Face Challenges Confidently

360 Enbridge Pipelines (E. Texas) L.P. v. Avinger Timber, LLC

Friday, September 4th, 2015

Richard F. Brown

The following is not a legal opinion.  You should consult your attorney if the case may be of significance to you.
Enbridge Pipelines (E. Texas) L.P. v. Avinger Timber, LLC, 386 S.W.3d 256 (Tex. 2012), held that the condemnation value of the landowner’s interest in an existing gas plant site was measured by the value of the site improved by the infrastructure, but the condemnation value did not include the value of the gas processing facility itself.  Lessor leased 23.79 acres in Marion County, Texas to a gas processing company so that the company could build and operate a gas processing facility.  A gas processing facility was built and easements were granted by Lessor for additional pipelines, roads, and high-voltage electric lines.  When the parties were unable to agree on a rental price for renewal of the lease, the private company Lessee merged with a public utility company and filed a condemnation petition to condemn the land.  The lease required Lessee to remove the gas processing facility after the lease terminated.  The commissioners awarded Lessor $47,580 for the condemned land, but the jury awarded $20,955,000 to Lessor.  The value-to-the-taker rule prohibits measuring land’s value by its unique value to a condemnor in determining a landowner’s compensation.  The principal issues on this appeal were whether Lessor’s expert testimony should have been excluded because it violated the value-to-the-taker rule and how Lessor’s interest should be valued.

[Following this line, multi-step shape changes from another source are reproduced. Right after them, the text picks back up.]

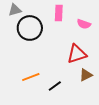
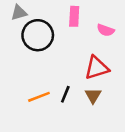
brown triangle: (86, 75) -> (93, 96), moved, turned -32
black line: (55, 86) -> (65, 94), moved, turned -32

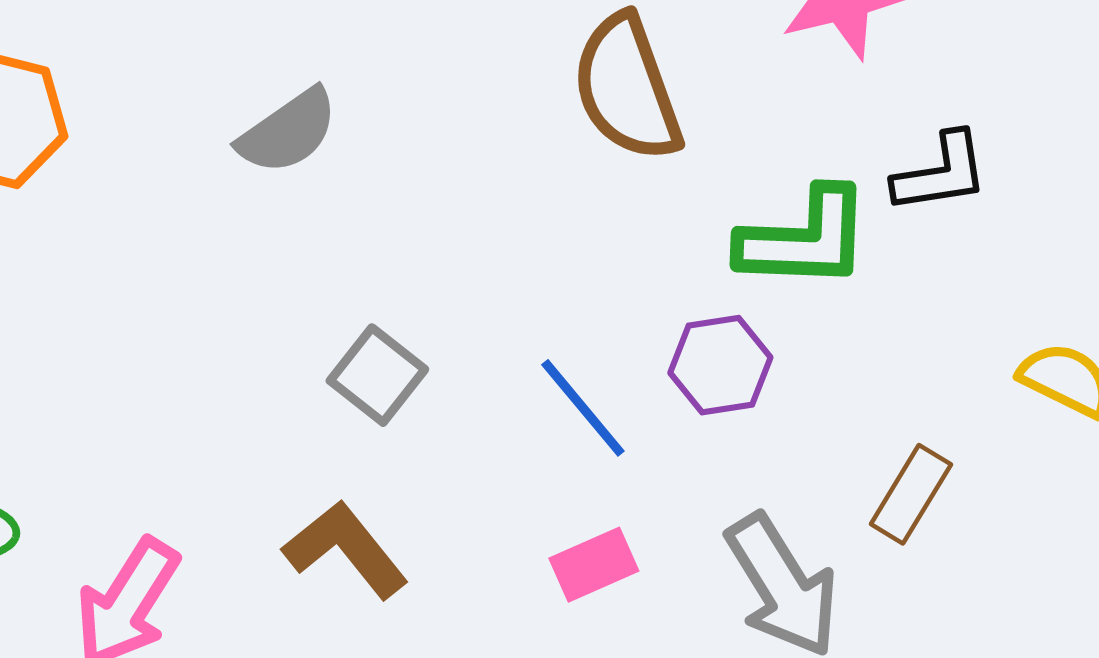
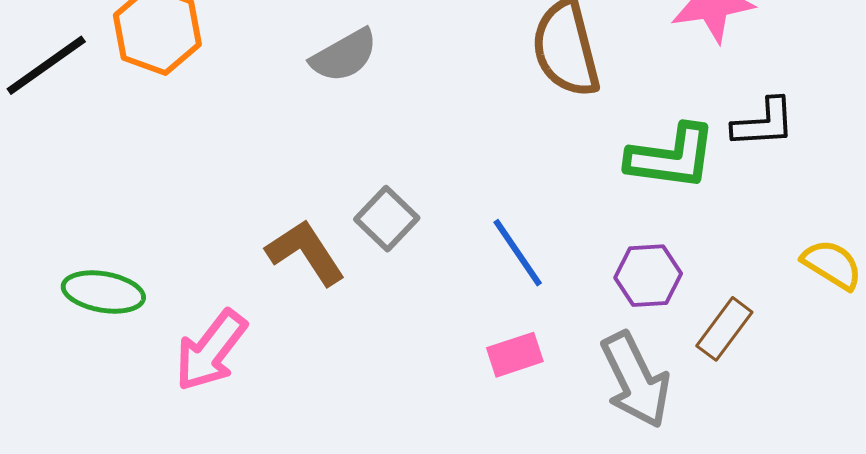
purple hexagon: (720, 365) -> (648, 276), moved
brown L-shape: (346, 549) -> (306, 252), moved

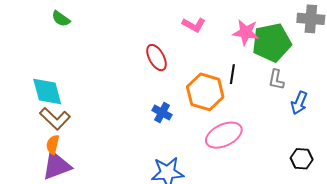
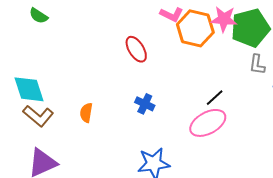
black line: (232, 74) -> (215, 98), moved, turned 42
orange hexagon: (205, 92) -> (195, 28), moved
orange semicircle: (53, 145) -> (86, 113), moved

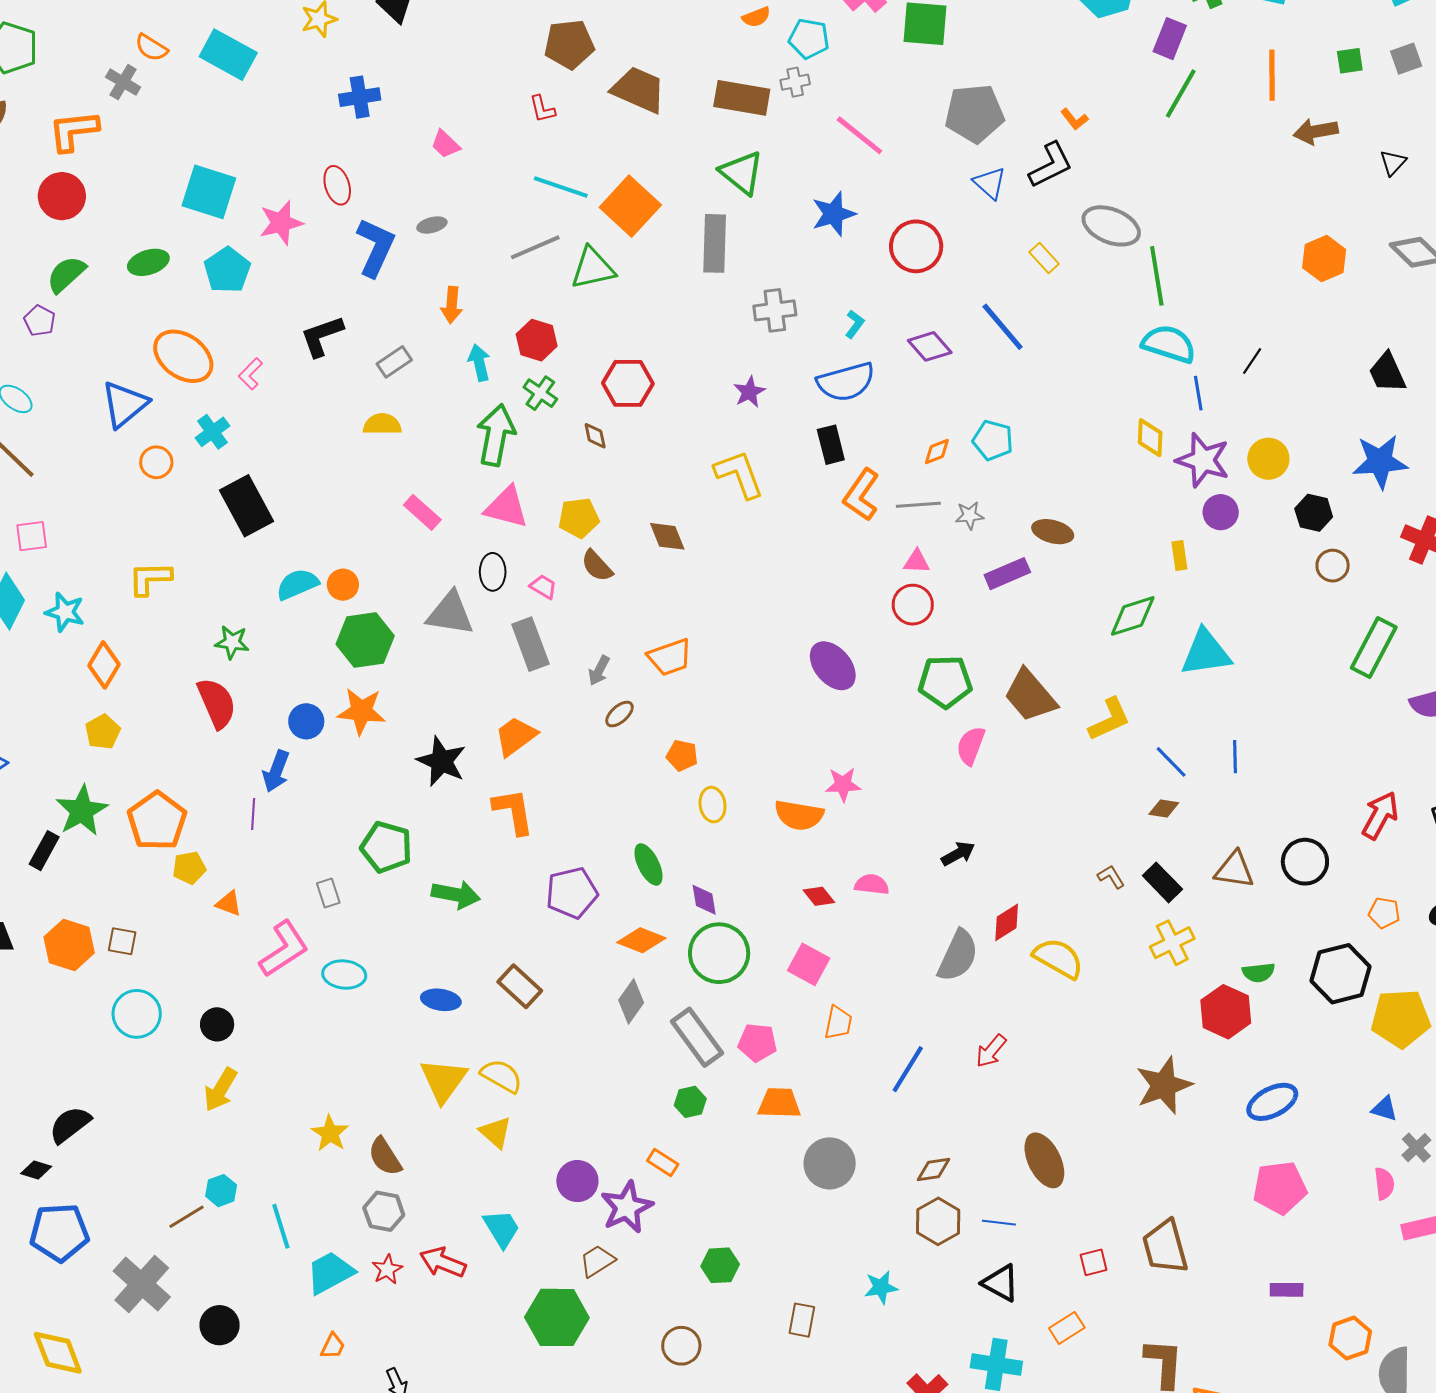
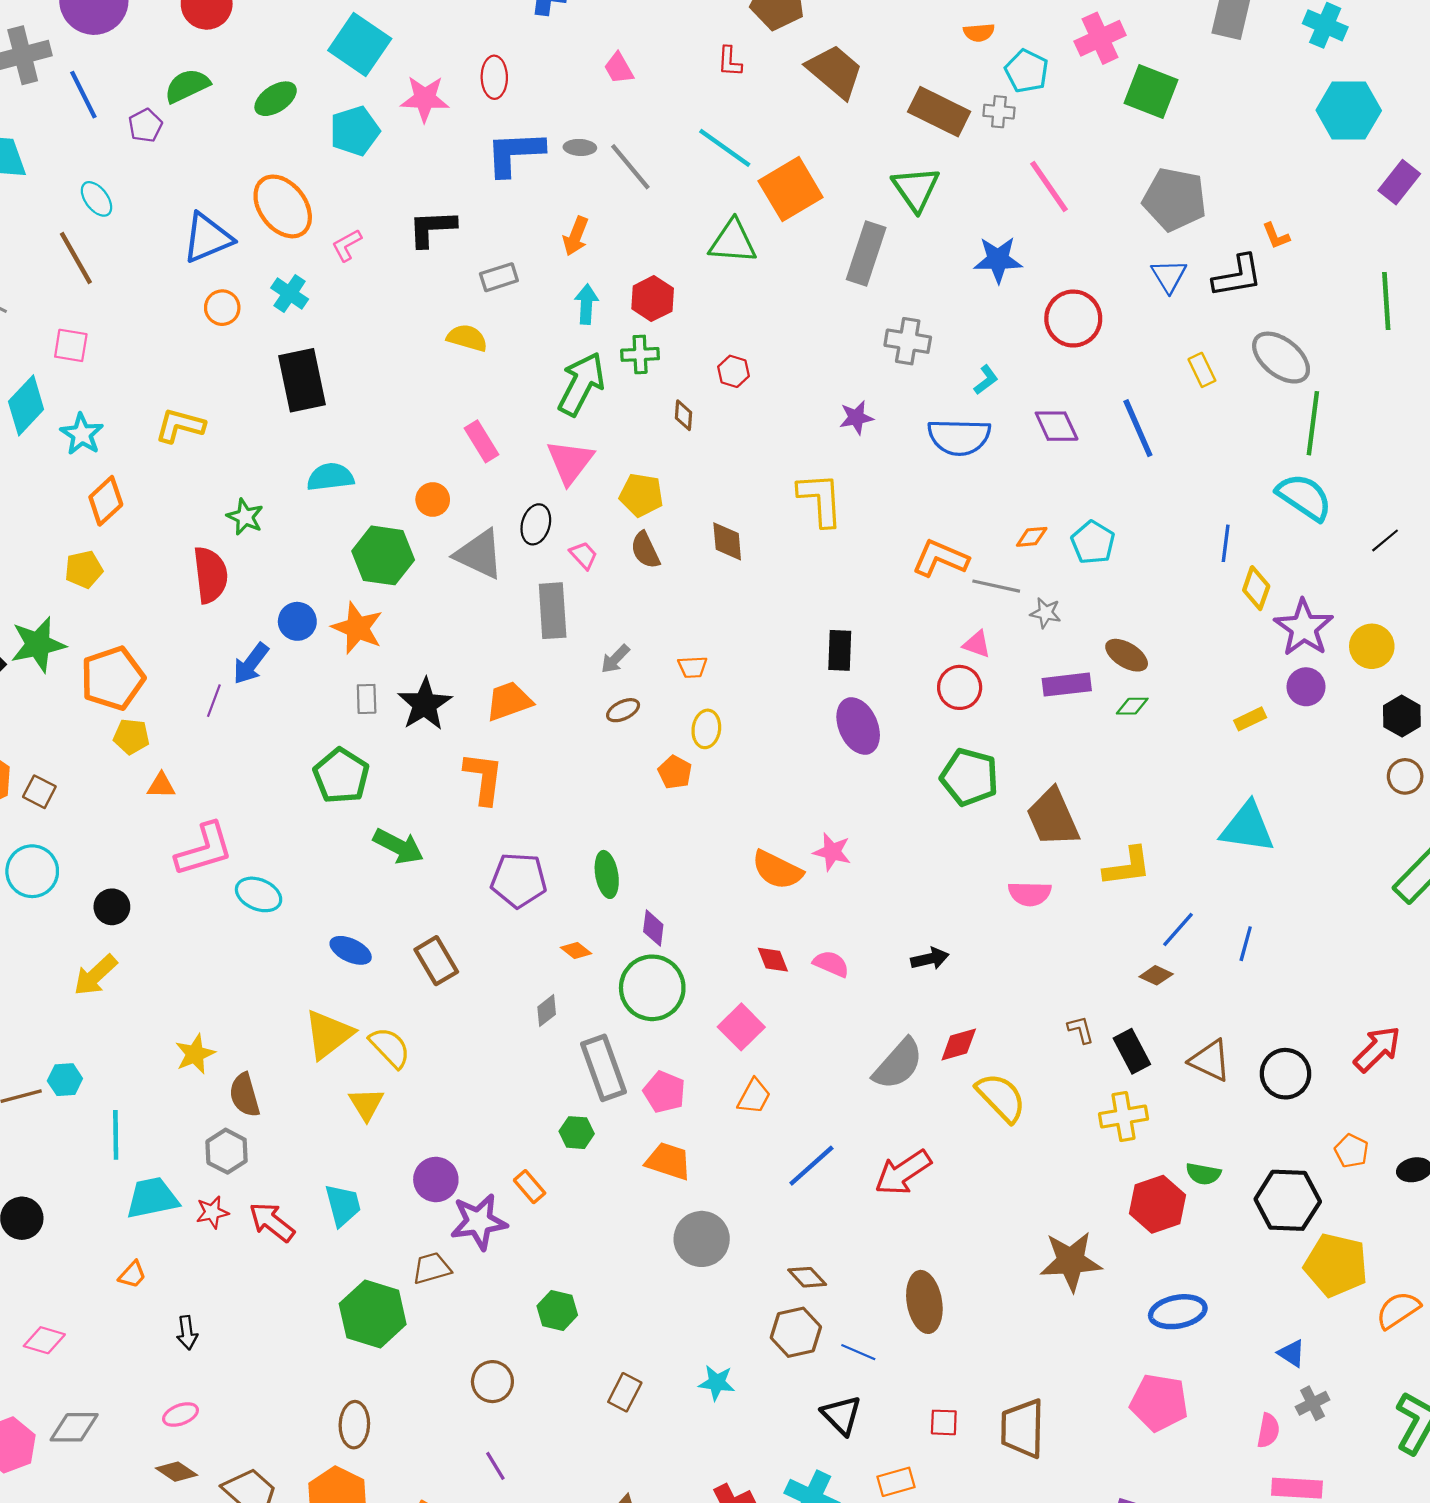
green line: (1181, 94) -> (1386, 301), moved, turned -50
blue L-shape: (376, 247) -> (515, 153), turned -134
gray line: (535, 247) -> (630, 167), moved, turned 57
green ellipse: (148, 262) -> (276, 99), turned -33
red hexagon: (628, 383) -> (733, 371), size x0.6
green cross: (540, 393) -> (640, 354), turned 36
blue line: (1198, 393) -> (1226, 543), moved
cyan cross: (212, 432) -> (290, 294), turned -36
black rectangle: (831, 445) -> (840, 650), moved
orange L-shape: (861, 495) -> (940, 558), turned 62
pink triangle: (506, 507) -> (570, 462), turned 36
yellow rectangle: (1179, 556) -> (1250, 719), turned 56
orange circle: (343, 585) -> (433, 500), moved
green diamond: (1133, 616) -> (1132, 706), moved, size x0.6
orange trapezoid: (670, 657) -> (693, 667), size x0.6
pink semicircle: (971, 746) -> (1030, 894), moved, turned -126
blue line: (1171, 762) -> (1178, 929), turned 69
yellow ellipse: (713, 805) -> (706, 729), moved
gray rectangle: (328, 893) -> (367, 699), moved
orange triangle: (229, 903) -> (161, 786), turned -36
orange diamond: (641, 940) -> (576, 951), size x0.6
gray diamond: (631, 1001) -> (547, 1011), size x0.7
red arrow: (991, 1051) -> (903, 1173), size x1.5
brown diamond: (934, 1169) -> (807, 1277), turned 39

“The objective of the condemnation process is to make the landowner whole.”  The value-to-the-taker rule “prohibits an owner from receiving an award based on a tract’s special value to the taker, as distinguished from its value to others who may or may not possess the power to condemn.”  “In measuring the landowner’s compensation for condemned property, ‘the question is, what has the owner lost, not what has the taker gained.’”

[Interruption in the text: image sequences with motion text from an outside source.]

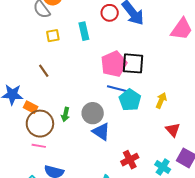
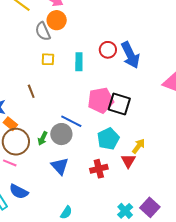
blue line: (118, 89) -> (71, 121), moved
gray circle: (93, 113) -> (61, 134), moved
red triangle: (173, 130) -> (128, 161), moved
blue triangle: (101, 132) -> (60, 166), moved
red cross: (130, 160) -> (99, 169), moved

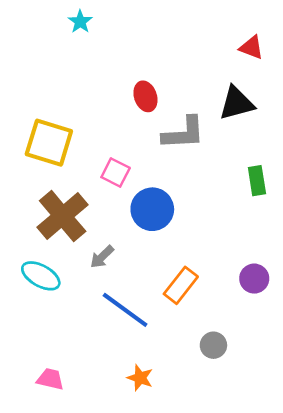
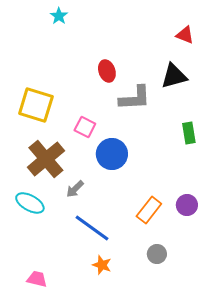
orange rectangle: (181, 285) -> (149, 210), moved
orange star: (140, 378) -> (102, 265), moved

Lessor owned 23.79 acres of land that had been the site of a gas processing facility for thirty-one years, and the lease stated that Lessee owned its improvements, including the gas processing facility.  The lease also required Lessee to remove the plant from the land and restore Lessor’s land to its original condition upon termination of the lease; thus, the only interest that should have been appraised was Lessor’s interest in the land.  Lessor was entitled to have Lessor’s land valued using its highest and best use.  “There is a presumption that the highest and best use of the land is the existing use of the land.”  The land had a history as a gas processing site with all required permits, pipelines, and easements; such that, the value of the land as a gas processing site was not exclusive to Lessee.

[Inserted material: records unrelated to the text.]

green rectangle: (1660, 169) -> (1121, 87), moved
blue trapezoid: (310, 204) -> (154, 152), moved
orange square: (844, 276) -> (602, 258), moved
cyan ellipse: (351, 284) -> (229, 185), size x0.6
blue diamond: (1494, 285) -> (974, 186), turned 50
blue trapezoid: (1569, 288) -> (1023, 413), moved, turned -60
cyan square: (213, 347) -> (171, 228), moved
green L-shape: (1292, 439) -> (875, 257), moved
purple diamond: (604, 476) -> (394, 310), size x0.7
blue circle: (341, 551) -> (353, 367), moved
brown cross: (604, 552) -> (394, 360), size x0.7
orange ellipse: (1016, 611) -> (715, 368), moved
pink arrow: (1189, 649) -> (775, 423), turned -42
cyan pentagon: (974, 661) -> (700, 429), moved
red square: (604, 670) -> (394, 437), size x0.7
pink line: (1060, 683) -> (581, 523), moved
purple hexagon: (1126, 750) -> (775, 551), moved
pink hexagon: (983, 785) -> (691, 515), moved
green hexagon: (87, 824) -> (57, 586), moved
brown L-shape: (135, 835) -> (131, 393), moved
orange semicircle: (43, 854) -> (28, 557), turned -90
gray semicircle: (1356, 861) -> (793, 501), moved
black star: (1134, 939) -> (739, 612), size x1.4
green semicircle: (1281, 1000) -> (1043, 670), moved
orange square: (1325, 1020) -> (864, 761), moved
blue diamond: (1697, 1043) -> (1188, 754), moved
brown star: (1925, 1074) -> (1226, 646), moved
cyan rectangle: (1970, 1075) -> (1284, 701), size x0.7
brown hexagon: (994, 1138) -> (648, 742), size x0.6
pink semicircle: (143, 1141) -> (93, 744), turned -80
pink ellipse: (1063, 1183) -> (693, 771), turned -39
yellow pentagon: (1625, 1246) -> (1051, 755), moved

Although Lessor was entitled to compensation for the distinct suitability of its land as a gas processing site, Lessor was not entitled to be compensated for the land’s unique value to Lessee as a result of the lease’s terms.  Lessor’s expert testimony was premised on a provision in the lease that required the Lessee to remove all improvements on the land within six months of the lease’s termination.  Thus, the expert’s analysis took Lessee’s cost savings into account.  The Court explained that Lessor’s expert was not valuing the 23.79 acres improved by the pipeline infrastructure that Lessor lost, but rather the gas processing facility that Lessee gained.  Lessor’s expert took into account the hypothetical costs of building a new plant nearby and Lessee’s moving costs to the new location.  The court clarified that the moving costs were amounts that Lessee saved by condemning the property; they did not enhance the value of the land that Lessor lost.  Lessee was not required to pay more because it avoided the cost of removing the plant.  The court did not hold that Lessor’s expert should not have considered the effect, if any, that the lease had on the value of the property; however, it was not proper for the expert to consider the cost of removing the plant because of the special value this aspect of the lease provided to Lessee.  Therefore, the court held that Lessor’s expert testimony violated the value-to-the-taker rule because it impermissibly focused on the benefit to Lessee in avoiding the cost of removing the plant.  The case was reversed and remanded to the trial court.
It is clear from the opinion that the land is not to be valued as vacant rural residential property, but as a prime location for a potential gas processing site with an existing pipeline infrastructure, easements, permits, etc., without considering the value of the gas processing facility itself or the benefit to Lessee in avoiding moving costs.